Beijing has brusquely dismissed criticism, more or less telling Hong Kong people to get used to much more forceful and intrusive policing to maintain order after the unrest last year.
The new law also allows the authorities to prosecute people over political offenses committed abroad, raising the intimidating possibility that migrants from the territory living in, say, Britain or Canada, could be arrested if they returned to Hong Kong after peacefully protesting in their adopted countries.
“The central authorities have the power and responsibility to take all the measures necessary to protect national security,” Zhang Xiaoming, a deputy director of the Chinese government office for Hong Kong, told reporters in Beijing this week. Asked about sanctions imposed by Western countries, he said: “What’s this got to do with you? This is entirely our domestic affair.”
The Chinese conception of “national security,” however, differs from the standard Western idea that focuses on terrorism, external threats and diplomatic rivalry. In Chinese, the very term for it, guojia anquan, also means “state security,” and official policy is more focused on domestic threats and protecting the Communist Party.
China’s Central National Security Commission, which Mr. Xi first convened in 2014 to steer policymaking, is controlled by the Communist Party leadership, rather than the civilian administration, making it — like the People’s Liberation Army — a direct arm of the party.
“The Chinese conception of national security goes way beyond what normal foreign policy would cover,” said Ms. Sun of the Stimson Center. “The pivotal starting point is regime security.”
Even by China’s tight-lipped standards, its security agencies are strikingly secretive.
The Ministry of State Security, which investigates serious national security cases and gathers intelligence at home and abroad, rarely makes public comments and does not have a phone number to answer questions from journalists. The National Security Commission rarely surfaces in public, and clues about its activities must be found scattered on local government websites, which sometimes mention its meetings and directives.
The Commission last met a few months ago, when China was struggling to manage its coronavirus crisis. Mr. Xi called a meeting that focused on the threats facing the country in a pandemic-stricken world, according to brief reports on Chinese government websites.

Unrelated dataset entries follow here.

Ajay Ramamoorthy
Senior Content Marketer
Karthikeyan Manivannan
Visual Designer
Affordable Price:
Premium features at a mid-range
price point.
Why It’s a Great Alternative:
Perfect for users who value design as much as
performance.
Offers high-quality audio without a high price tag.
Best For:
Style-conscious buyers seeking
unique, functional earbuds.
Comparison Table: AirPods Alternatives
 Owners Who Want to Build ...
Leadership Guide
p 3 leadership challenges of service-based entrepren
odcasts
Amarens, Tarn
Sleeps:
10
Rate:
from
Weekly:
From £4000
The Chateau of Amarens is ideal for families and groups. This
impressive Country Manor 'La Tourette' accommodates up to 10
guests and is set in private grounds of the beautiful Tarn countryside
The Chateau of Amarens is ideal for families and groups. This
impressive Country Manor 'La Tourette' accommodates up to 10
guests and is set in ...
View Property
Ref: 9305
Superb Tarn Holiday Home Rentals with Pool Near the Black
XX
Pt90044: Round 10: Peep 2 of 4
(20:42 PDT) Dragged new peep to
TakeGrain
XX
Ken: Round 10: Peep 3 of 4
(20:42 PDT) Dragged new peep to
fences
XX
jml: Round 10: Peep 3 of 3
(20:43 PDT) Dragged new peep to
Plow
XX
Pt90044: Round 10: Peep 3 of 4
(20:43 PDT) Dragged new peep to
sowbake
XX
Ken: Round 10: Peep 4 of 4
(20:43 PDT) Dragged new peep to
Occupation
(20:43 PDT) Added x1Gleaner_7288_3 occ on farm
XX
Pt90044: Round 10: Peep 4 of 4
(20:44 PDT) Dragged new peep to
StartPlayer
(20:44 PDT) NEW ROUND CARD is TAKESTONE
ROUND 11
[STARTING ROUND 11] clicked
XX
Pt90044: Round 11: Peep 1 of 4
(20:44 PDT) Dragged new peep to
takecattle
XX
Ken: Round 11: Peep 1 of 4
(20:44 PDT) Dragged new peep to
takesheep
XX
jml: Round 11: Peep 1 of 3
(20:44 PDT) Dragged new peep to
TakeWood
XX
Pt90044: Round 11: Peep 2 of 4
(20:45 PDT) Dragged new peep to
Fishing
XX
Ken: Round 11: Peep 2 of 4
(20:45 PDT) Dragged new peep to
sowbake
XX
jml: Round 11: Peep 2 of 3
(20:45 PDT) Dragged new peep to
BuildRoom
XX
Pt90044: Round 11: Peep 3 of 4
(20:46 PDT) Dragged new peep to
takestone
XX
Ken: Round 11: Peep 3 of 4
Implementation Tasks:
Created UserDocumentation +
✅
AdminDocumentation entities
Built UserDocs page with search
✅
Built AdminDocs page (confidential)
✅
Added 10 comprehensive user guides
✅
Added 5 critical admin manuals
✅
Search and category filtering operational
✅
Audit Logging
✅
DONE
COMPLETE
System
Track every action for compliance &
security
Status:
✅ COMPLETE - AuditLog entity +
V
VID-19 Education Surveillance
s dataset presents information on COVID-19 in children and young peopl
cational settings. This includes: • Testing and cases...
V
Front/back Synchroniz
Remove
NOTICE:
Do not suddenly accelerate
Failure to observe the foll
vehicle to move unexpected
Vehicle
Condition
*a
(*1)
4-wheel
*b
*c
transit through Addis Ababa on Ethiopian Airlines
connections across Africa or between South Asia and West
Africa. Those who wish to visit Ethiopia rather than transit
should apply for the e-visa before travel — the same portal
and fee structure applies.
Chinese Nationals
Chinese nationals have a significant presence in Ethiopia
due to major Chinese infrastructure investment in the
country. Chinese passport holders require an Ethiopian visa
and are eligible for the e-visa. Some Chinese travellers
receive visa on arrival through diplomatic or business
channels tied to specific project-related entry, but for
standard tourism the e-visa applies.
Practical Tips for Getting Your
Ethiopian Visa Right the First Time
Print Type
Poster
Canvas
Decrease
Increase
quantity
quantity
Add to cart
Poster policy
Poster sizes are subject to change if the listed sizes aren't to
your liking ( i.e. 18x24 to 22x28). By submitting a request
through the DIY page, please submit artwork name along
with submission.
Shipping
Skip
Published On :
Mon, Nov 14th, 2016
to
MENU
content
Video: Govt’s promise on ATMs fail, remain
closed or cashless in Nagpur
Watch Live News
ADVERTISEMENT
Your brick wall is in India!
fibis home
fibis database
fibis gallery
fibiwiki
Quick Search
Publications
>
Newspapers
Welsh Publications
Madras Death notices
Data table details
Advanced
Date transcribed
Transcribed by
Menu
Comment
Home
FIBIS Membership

“We are confronted with more and more nontraditional security threats,” Chen Wenqing, the Chinese minister of state security wrote in an article for a Communist Party journal in April, one of his rare public statements. “Faced with the schemes of hostile forces at home and abroad to challenge our core interests, we have to make a clear stand and be unafraid of showing our hand.”
The Hong Kong law also calls for stricter oversight of schools, news media, internet outlets and associations. Advisers from Beijing may help bring in — probably in a more muted form — some of the monitoring and pressure tactics used in China to stifle potential troublemakers, opponents of the law said.
“We used to think of ‘secret police’ as something abstract,” Nathan Law, a prominent leader of the Hong Kong protests, said in a statement issued by the Hong Kong Democracy Council. “Now it is a very real fear.”